(Exercise aim)
Within the entries that follow, report how many lines contain the word "aktivieren", giving the number by itself.

(Exercise input)
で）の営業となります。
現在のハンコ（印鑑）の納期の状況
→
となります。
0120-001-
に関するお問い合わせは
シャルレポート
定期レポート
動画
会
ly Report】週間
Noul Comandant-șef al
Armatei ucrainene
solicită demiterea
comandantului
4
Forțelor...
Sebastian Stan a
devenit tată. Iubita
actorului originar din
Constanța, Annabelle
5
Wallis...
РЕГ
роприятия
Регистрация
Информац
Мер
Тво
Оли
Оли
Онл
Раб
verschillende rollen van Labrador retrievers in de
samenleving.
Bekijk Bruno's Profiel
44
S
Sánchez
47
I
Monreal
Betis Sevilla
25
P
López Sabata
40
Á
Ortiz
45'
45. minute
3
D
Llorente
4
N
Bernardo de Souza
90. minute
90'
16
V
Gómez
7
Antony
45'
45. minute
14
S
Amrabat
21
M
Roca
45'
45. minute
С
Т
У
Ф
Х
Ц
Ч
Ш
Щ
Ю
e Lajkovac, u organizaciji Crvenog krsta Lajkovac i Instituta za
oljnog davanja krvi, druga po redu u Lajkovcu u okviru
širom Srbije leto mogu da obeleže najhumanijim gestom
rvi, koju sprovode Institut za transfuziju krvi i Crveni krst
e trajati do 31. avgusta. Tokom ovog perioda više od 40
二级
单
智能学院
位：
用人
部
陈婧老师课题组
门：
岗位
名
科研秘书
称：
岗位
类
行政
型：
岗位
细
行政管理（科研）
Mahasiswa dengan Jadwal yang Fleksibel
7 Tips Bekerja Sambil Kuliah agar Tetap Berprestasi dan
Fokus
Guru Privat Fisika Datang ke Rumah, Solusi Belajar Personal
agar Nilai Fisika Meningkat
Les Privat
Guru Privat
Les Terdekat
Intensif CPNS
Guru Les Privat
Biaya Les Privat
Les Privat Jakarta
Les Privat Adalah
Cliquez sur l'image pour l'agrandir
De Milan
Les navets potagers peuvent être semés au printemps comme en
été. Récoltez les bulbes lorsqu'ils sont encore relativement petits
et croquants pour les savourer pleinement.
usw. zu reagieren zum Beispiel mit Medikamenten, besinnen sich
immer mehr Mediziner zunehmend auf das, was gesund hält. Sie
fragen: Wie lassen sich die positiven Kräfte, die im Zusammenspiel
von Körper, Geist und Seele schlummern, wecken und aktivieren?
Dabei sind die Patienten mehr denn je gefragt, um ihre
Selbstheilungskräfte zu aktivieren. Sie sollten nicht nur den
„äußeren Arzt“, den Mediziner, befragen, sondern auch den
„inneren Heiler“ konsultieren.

(Answer box)
2